The best way to prepare clients for the reality of living on reduced income is to get them to start as soon as possible, says Heidi U. Pullem, CFP and wealth advisor with Pullem Wealth Management at Worldsource Financial Management Inc. in Vancouver.

“Finding out sooner rather than later whether their expectations are realistic is critical, as most people will have far fewer [if any] options in the future when age and health often work against finding new income sources,” she says.

Depending on whether the income reduction is temporary or permanent, many difficult decisions are needed as clients reprioritize what’s truly important to them.

“That often includes cutting back on eating out and ordering in, multiple streaming services, online and impulse shopping, service and high-interest charges, entertainment choices, and paying others for work you can do yourself,” she says.

Ms. Urias points out that even choosing or having the ability to work from home can reduce vehicle-related expenses by up to $8,000 a year including maintenance, parking, gas, and insurance.

“Carpooling, planning your driving to include multiple errands and changing your car insurance from all-purpose to basic [coverage] can all help reduce transportation costs,” she says.
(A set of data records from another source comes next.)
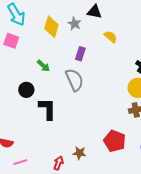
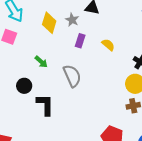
yellow semicircle: (111, 37) -> (108, 45), moved
purple rectangle: (80, 54) -> (80, 41), moved

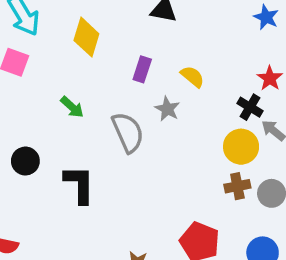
gray star: (72, 20) -> (167, 109), moved
black circle: (24, 86) -> (25, 161), moved

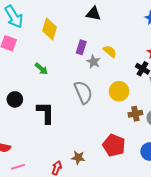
gray star: (167, 109) -> (93, 62), moved
gray semicircle: (128, 132) -> (83, 92), moved
yellow circle: (241, 147) -> (119, 91), moved

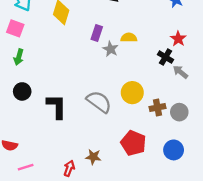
yellow semicircle: (110, 51) -> (129, 38), turned -40
green arrow: (41, 69) -> (19, 57), moved, turned 64
yellow circle: (119, 91) -> (132, 93), moved
gray semicircle: (83, 92) -> (99, 102), moved, turned -30

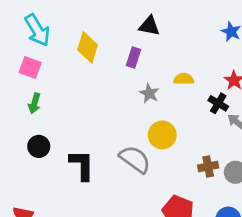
purple rectangle: (97, 33) -> (133, 57), moved
yellow semicircle: (129, 38) -> (184, 79), moved
yellow circle: (132, 93) -> (162, 135), moved

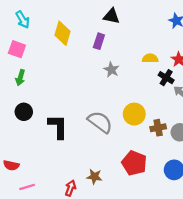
cyan arrow: (37, 30) -> (23, 20), size x0.7
yellow semicircle: (184, 79) -> (150, 58), moved
yellow circle: (162, 135) -> (134, 114), moved

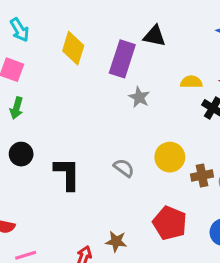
black triangle: (111, 16) -> (154, 36), moved
purple rectangle: (99, 41) -> (122, 59), size x1.6
gray semicircle: (100, 122) -> (124, 168), size x0.6

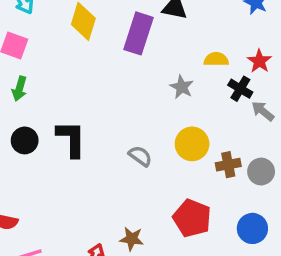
gray star: (139, 97) -> (182, 87), moved
black L-shape: (67, 174) -> (71, 139), moved

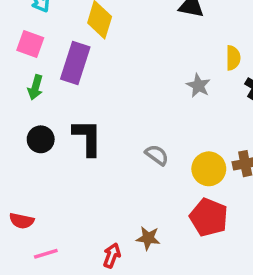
purple rectangle: (139, 33) -> (75, 63), moved
yellow semicircle: (216, 59) -> (233, 58), turned 90
yellow circle: (192, 144) -> (209, 169), moved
“In general, when the cost of working outside of the home is taken out of the equation, the savings opportunities are endless – from not having to buy clothes [for the office] to eating at home.”

Cutting back on discretionary spending

For clients on a budget, Ms. Urias says exploring more creative ways to reduce consumption, such as stepping away from fast fashion in favour of mending and repairing clothes instead.

She is also a big proponent of the 100-mile diet, pointing out that it not only supports local businesses but can be less expensive as food is shipped from closer to home.

Other ways to save on food include planting a garden, getting less takeout and making food from scratch rather than buying pre-made or packaged food.

“I ask them, ‘What are your priorities?’ Those $13 coffees at Starbucks [add up to] a lot of money at the end of the year,” she says. “So, consider making it at home and bringing it with you in a thermos when you go out.”

As entertainment is a discretionary expense, Ms. Urias says taking advantage of free resources such as library cards that offer access to books and movies, visiting provincial parks year-round, and volunteering at events at which admission can be offered in exchange for putting in time.

Other ways to slash expenses include reviewing monthly bills, auditing bank fees and service charges, and shopping around for the best deals on wireless Internet – switching carriers when needed.

Tapping into new sources of income can also be a good strategy to offset reduced cash flow, Ms. Urias says.

She encourages clients to use online platforms like Facebook Marketplace to sell items they no longer use and to get creative with a side hustle they enjoy, such as writing, editing, or baking.

“Many Canadians have discovered untapped talents that can be used to earn money,” she says.

The options of living well on a reduced income are as numerous as the individual cares to explore. In short, she tells clients to be cognizant of their expenses and take things a bit slower.

“Remember that someone else always has more. Get used to that, and don’t fall into the trap of trying to keep up with the Joneses,” she says.